* **How to complete this task**:
Which lines have the string "Dial"? Copy all of them from the entries below.

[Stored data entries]

════════════════════

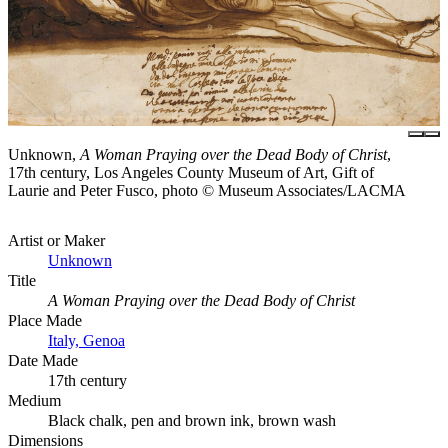
Unknown,
A Woman Praying over the Dead Body of Christ
,
17th century, Los Angeles County Museum of Art, Gift of
Laurie and Peter Fusco, photo © Museum Associates/LACMA
Artist or Maker
Unknown
Title
A Woman Praying over the Dead Body of Christ
Place Made
Italy, Genoa
Date Made
17th century
Medium
Black chalk, pen and brown ink, brown wash
Dimensions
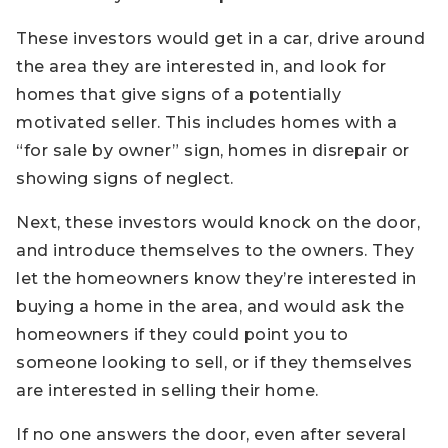
These investors would get in a car, drive around
the area they are interested in, and look for
homes that give signs of a potentially
motivated seller. This includes homes with a
“for sale by owner” sign, homes in disrepair or
showing signs of neglect.
Next, these investors would knock on the door,
and introduce themselves to the owners. They
let the homeowners know they’re interested in
buying a home in the area, and would ask the
homeowners if they could point you to
someone looking to sell, or if they themselves
are interested in selling their home.
If no one answers the door, even after several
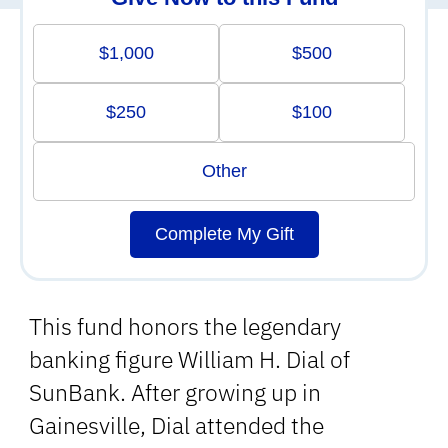
$1,000
$500
$250
$100
Other
Complete My Gift
This fund honors the legendary
banking figure William H. Dial of
SunBank. After growing up in
Gainesville, Dial attended the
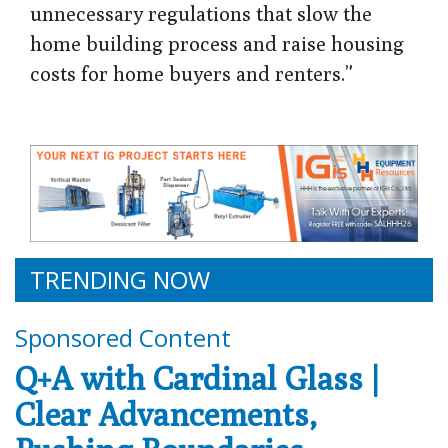
unnecessary regulations that slow the
home building process and raise housing
costs for home buyers and renters.”
TRENDING NOW
Sponsored Content
Q+A with Cardinal Glass |
Clear Advancements,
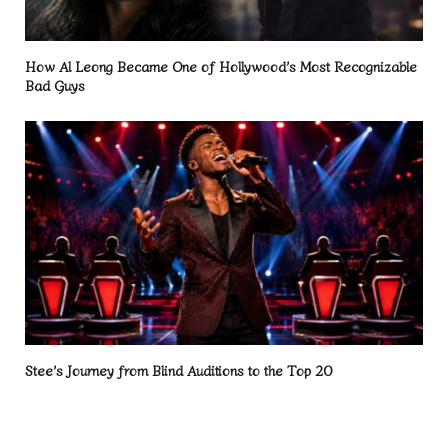
How Al Leong Became One of Hollywood’s Most Recognizable
Bad Guys
Stee’s Journey from Blind Auditions to the Top 20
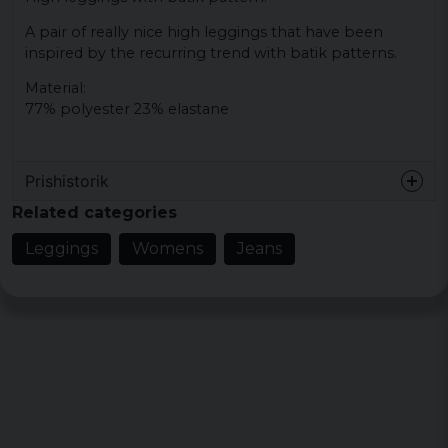
A pair of really nice high leggings that have been
inspired by the recurring trend with batik patterns.
Material:
77% polyester 23% elastane
Prishistorik
Related categories
Leggings
Womens
Jeans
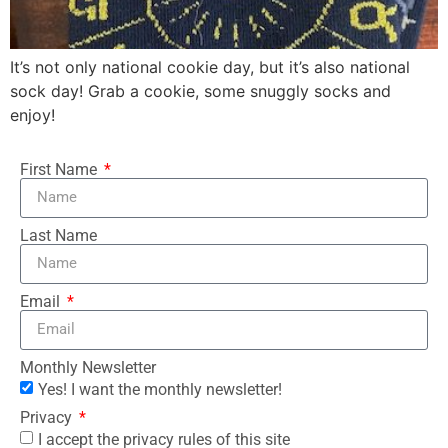
It’s not only national cookie day, but it’s also national
sock day! Grab a cookie, some snuggly socks and
enjoy!
First Name
Last Name
Email
Monthly Newsletter
Yes! I want the monthly newsletter!
Privacy
I accept the privacy rules of this site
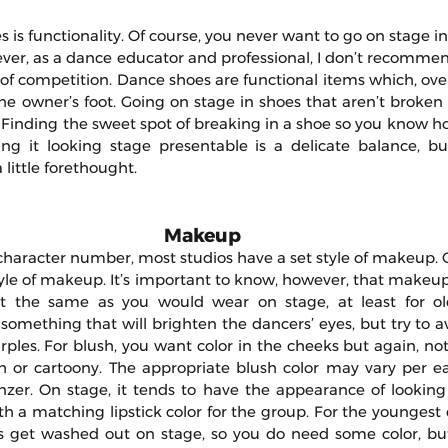
s is functionality. Of course, you never want to go on stage in
ever, as a dance educator and professional, I don’t recomme
f competition. Dance shoes are functional items which, over 
e owner’s foot. Going on stage in shoes that aren’t broken i
 Finding the sweet spot of breaking in a shoe so you know ho
ng it looking stage presentable is a delicate balance, but 
a little forethought.
Makeup 
character number, most studios have a set style of makeup. O
style of makeup. It’s important to know, however, that makeu
t the same as you would wear on stage, at least for old
mething that will brighten the dancers’ eyes, but try to avo
urples. For blush, you want color in the cheeks but again, n
h or cartoony. The appropriate blush color may vary per ea
nzer. On stage, it tends to have the appearance of looking l
ith a matching lipstick color for the group. For the youngest 
ces get washed out on stage, so you do need some color, but 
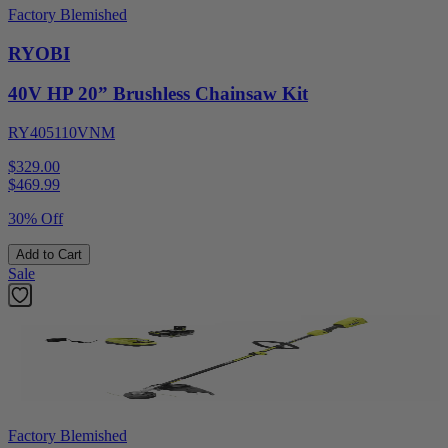
Factory Blemished
RYOBI
40V HP 20” Brushless Chainsaw Kit
RY405110VNM
$329.00
$
469.99
30% Off
Add to Cart
Sale
Factory Blemished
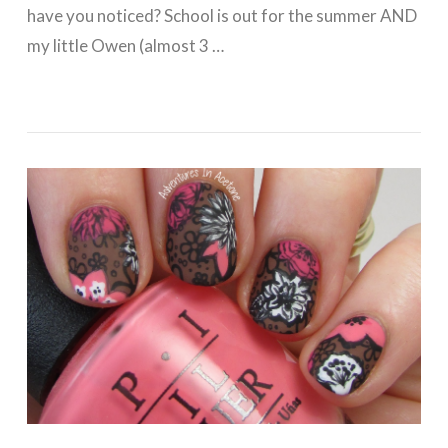
have you noticed? School is out for the summer AND
my little Owen (almost 3 …
VIEW POST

════════════════════

* **Answer space**:
banking figure William H. Dial of
Gainesville, Dial attended the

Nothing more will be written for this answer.